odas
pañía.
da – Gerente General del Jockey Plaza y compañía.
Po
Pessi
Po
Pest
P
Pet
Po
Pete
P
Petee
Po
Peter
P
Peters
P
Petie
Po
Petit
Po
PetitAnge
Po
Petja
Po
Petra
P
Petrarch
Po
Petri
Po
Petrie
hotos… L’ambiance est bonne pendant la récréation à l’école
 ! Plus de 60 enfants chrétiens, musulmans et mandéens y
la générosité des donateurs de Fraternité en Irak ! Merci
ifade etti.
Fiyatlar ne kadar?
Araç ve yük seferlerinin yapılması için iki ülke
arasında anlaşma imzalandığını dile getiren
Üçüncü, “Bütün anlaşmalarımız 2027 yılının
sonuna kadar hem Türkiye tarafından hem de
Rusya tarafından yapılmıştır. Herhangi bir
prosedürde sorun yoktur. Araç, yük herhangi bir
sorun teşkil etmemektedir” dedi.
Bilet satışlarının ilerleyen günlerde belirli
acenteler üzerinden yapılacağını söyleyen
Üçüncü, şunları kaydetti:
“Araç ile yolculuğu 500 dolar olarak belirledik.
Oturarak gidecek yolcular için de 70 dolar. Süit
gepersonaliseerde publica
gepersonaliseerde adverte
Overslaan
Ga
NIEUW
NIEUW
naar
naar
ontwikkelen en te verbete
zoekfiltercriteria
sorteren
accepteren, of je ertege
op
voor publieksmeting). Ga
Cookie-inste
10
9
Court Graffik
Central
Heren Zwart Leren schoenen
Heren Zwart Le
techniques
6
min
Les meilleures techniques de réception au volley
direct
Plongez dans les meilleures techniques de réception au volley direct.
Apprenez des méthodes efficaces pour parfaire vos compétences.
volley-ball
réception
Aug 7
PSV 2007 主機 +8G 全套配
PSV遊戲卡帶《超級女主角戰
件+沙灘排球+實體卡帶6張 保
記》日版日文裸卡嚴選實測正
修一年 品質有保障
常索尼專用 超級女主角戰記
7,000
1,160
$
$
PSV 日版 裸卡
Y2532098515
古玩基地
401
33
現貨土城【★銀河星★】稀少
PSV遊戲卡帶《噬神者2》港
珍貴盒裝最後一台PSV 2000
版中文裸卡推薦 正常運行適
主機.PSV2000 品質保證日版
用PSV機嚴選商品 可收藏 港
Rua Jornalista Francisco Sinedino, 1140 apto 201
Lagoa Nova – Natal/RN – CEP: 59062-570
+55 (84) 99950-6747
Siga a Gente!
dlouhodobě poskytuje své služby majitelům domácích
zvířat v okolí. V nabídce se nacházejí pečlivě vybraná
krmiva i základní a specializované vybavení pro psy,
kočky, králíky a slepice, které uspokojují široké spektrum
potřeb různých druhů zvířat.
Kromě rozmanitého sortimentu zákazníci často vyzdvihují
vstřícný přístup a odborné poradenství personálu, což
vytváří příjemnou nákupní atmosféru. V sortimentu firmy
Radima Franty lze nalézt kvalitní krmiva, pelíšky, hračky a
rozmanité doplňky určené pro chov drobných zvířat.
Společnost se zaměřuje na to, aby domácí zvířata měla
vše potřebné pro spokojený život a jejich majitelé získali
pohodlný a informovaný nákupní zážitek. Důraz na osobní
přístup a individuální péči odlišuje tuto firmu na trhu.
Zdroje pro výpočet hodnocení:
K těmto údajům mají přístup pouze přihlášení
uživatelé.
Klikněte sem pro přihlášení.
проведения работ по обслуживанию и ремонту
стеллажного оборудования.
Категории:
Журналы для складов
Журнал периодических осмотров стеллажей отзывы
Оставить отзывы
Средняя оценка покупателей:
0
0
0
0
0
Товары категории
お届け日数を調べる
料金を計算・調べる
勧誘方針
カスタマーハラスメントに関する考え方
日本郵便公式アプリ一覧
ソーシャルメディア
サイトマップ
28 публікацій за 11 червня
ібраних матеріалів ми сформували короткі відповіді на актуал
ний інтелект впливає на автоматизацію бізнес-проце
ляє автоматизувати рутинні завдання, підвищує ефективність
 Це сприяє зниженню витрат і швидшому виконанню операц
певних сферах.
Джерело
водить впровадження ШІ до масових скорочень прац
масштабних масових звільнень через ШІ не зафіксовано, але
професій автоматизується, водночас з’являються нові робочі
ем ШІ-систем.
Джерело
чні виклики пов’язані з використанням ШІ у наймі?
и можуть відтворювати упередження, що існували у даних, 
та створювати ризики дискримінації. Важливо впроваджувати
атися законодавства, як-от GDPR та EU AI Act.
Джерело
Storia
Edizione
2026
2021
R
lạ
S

[Problem] Copy each line of the material exactly as shown.

[Exercise result]
odas
pañía.
da – Gerente General del Jockey Plaza y compañía.
Po
Pessi
Po
Pest
P
Pet
Po
Pete
P
Petee
Po
Peter
P
Peters
P
Petie
Po
Petit
Po
PetitAnge
Po
Petja
Po
Petra
P
Petrarch
Po
Petri
Po
Petrie
hotos… L’ambiance est bonne pendant la récréation à l’école
 ! Plus de 60 enfants chrétiens, musulmans et mandéens y
la générosité des donateurs de Fraternité en Irak ! Merci
ifade etti.
Fiyatlar ne kadar?
Araç ve yük seferlerinin yapılması için iki ülke
arasında anlaşma imzalandığını dile getiren
Üçüncü, “Bütün anlaşmalarımız 2027 yılının
sonuna kadar hem Türkiye tarafından hem de
Rusya tarafından yapılmıştır. Herhangi bir
prosedürde sorun yoktur. Araç, yük herhangi bir
sorun teşkil etmemektedir” dedi.
Bilet satışlarının ilerleyen günlerde belirli
acenteler üzerinden yapılacağını söyleyen
Üçüncü, şunları kaydetti:
“Araç ile yolculuğu 500 dolar olarak belirledik.
Oturarak gidecek yolcular için de 70 dolar. Süit
gepersonaliseerde publica
gepersonaliseerde adverte
Overslaan
Ga
NIEUW
NIEUW
naar
naar
ontwikkelen en te verbete
zoekfiltercriteria
sorteren
accepteren, of je ertege
op
voor publieksmeting). Ga
Cookie-inste
10
9
Court Graffik
Central
Heren Zwart Leren schoenen
Heren Zwart Le
techniques
6
min
Les meilleures techniques de réception au volley
direct
Plongez dans les meilleures techniques de réception au volley direct.
Apprenez des méthodes efficaces pour parfaire vos compétences.
volley-ball
réception
Aug 7
PSV 2007 主機 +8G 全套配
PSV遊戲卡帶《超級女主角戰
件+沙灘排球+實體卡帶6張 保
記》日版日文裸卡嚴選實測正
修一年 品質有保障
常索尼專用 超級女主角戰記
7,000
1,160
$
$
PSV 日版 裸卡
Y2532098515
古玩基地
401
33
現貨土城【★銀河星★】稀少
PSV遊戲卡帶《噬神者2》港
珍貴盒裝最後一台PSV 2000
版中文裸卡推薦 正常運行適
主機.PSV2000 品質保證日版
用PSV機嚴選商品 可收藏 港
Rua Jornalista Francisco Sinedino, 1140 apto 201
Lagoa Nova – Natal/RN – CEP: 59062-570
+55 (84) 99950-6747
Siga a Gente!
dlouhodobě poskytuje své služby majitelům domácích
zvířat v okolí. V nabídce se nacházejí pečlivě vybraná
krmiva i základní a specializované vybavení pro psy,
kočky, králíky a slepice, které uspokojují široké spektrum
potřeb různých druhů zvířat.
Kromě rozmanitého sortimentu zákazníci často vyzdvihují
vstřícný přístup a odborné poradenství personálu, což
vytváří příjemnou nákupní atmosféru. V sortimentu firmy
Radima Franty lze nalézt kvalitní krmiva, pelíšky, hračky a
rozmanité doplňky určené pro chov drobných zvířat.
Společnost se zaměřuje na to, aby domácí zvířata měla
vše potřebné pro spokojený život a jejich majitelé získali
pohodlný a informovaný nákupní zážitek. Důraz na osobní
přístup a individuální péči odlišuje tuto firmu na trhu.
Zdroje pro výpočet hodnocení:
K těmto údajům mají přístup pouze přihlášení
uživatelé.
Klikněte sem pro přihlášení.
проведения работ по обслуживанию и ремонту
стеллажного оборудования.
Категории:
Журналы для складов
Журнал периодических осмотров стеллажей отзывы
Оставить отзывы
Средняя оценка покупателей:
0
0
0
0
0
Товары категории
お届け日数を調べる
料金を計算・調べる
勧誘方針
カスタマーハラスメントに関する考え方
日本郵便公式アプリ一覧
ソーシャルメディア
サイトマップ
28 публікацій за 11 червня
ібраних матеріалів ми сформували короткі відповіді на актуал
ний інтелект впливає на автоматизацію бізнес-проце
ляє автоматизувати рутинні завдання, підвищує ефективність
 Це сприяє зниженню витрат і швидшому виконанню операц
певних сферах.
Джерело
водить впровадження ШІ до масових скорочень прац
масштабних масових звільнень через ШІ не зафіксовано, але
професій автоматизується, водночас з’являються нові робочі
ем ШІ-систем.
Джерело
чні виклики пов’язані з використанням ШІ у наймі?
и можуть відтворювати упередження, що існували у даних, 
та створювати ризики дискримінації. Важливо впроваджувати
атися законодавства, як-от GDPR та EU AI Act.
Джерело
Storia
Edizione
2026
2021
R
lạ
S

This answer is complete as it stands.